EXERCISE REQUIREMENTS
Search the records below for "terméket"; copy each line that has it.

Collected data
»»

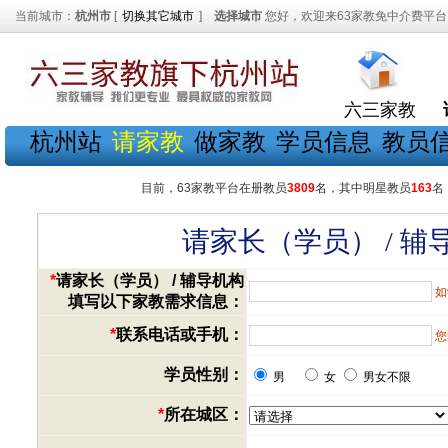
当前城市：
杭州市
[
切换其它城市
]
选择城市
您好，欢迎来63家教免中介费平台
六三家教
杭州站
请家教
做家教
学员信息
教员
目前，63家教平台在册教员
3809
名，其中明星教员
163
名
请家长（学员） / 
*
请家长（学员） / 辅导机构
如
填写以下家教需求信息：
*
联系电话或手机：
您
学员性别：
男
女
男女不限
*
所在城区：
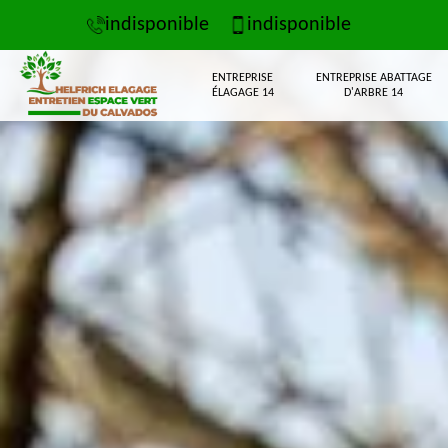
indisponible
indisponible
ENTREPRISE
ENTREPRISE ABATTAGE
ÉLAGAGE 14
D'ARBRE 14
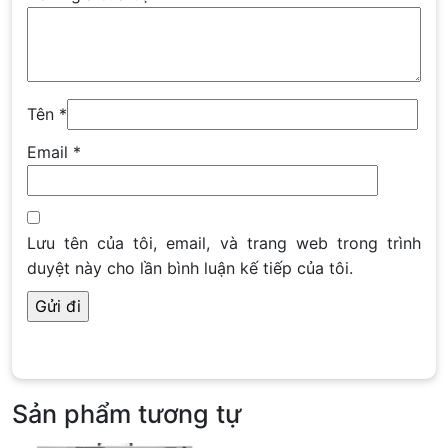
Tên
*
Email
*
Lưu tên của tôi, email, và trang web trong trình
duyệt này cho lần bình luận kế tiếp của tôi.
Sản phẩm tương tự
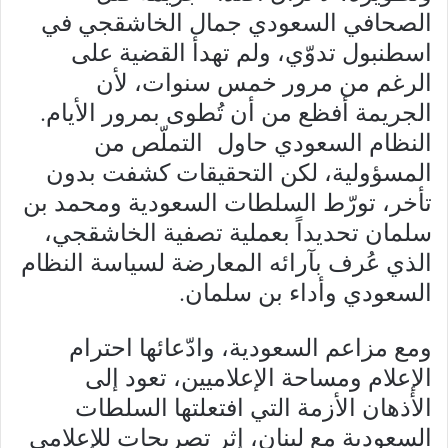
الصحافي السعودي جمال الخاشقجي في
اسطنبول تدوّي، ولم تهدأ القضية على
الرغم من مرور خمس سنوات، لأن
الجريمة أفظع من أن تُطوى بمرور الأيام.
النظام السعودي حاول التملّص من
المسؤولية، لكن التحقيقات كشفت بدون
تأخر، تورّط السلطات السعودية ومحمد بن
سلمان تحديداً بعملية تصفية الخاشقجي،
الذي عُرف بآرائه المعارضة لسياسة النظام
السعودي وأداء بن سلمان.
ومع مزاعم السعودية، وادّعائها احترام
الإعلام ومساحة الإعلاميين، تعود إلى
الأذهان الأزمة التي افتعلتها السلطات
السعودية مع لبنان، إثر تصريحات للإعلامي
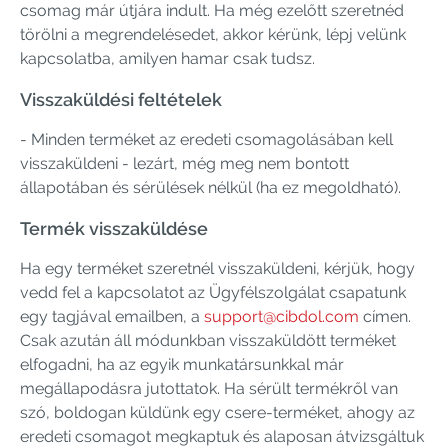
csomag már útjára indult. Ha még ezelőtt szeretnéd
törölni a megrendelésedet, akkor kérünk, lépj velünk
kapcsolatba, amilyen hamar csak tudsz.
Visszaküldési feltételek
- Minden terméket az eredeti csomagolásában kell
visszaküldeni - lezárt, még meg nem bontott
állapotában és sérülések nélkül (ha ez megoldható).
Termék visszaküldése
Ha egy terméket szeretnél visszaküldeni, kérjük, hogy
vedd fel a kapcsolatot az Ügyfélszolgálat csapatunk
egy tagjával emailben, a
support@cibdol.com
címen.
Csak azután áll módunkban visszaküldött terméket
elfogadni, ha az egyik munkatársunkkal már
megállapodásra jutottatok. Ha sérült termékről van
szó, boldogan küldünk egy csere-terméket, ahogy az
eredeti csomagot megkaptuk és alaposan átvizsgáltuk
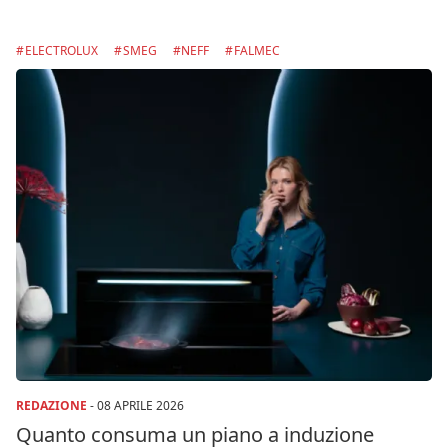
ELECTROLUX
SMEG
NEFF
FALMEC
REDAZIONE
-
08 APRILE 2026
Quanto consuma un piano a induzione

««

EXERCISE ANSWER
- Minden terméket az eredeti csomagolásában kell
Ha egy terméket szeretnél visszaküldeni, kérjük, hogy
Csak azután áll módunkban visszaküldött terméket
szó, boldogan küldünk egy csere-terméket, ahogy az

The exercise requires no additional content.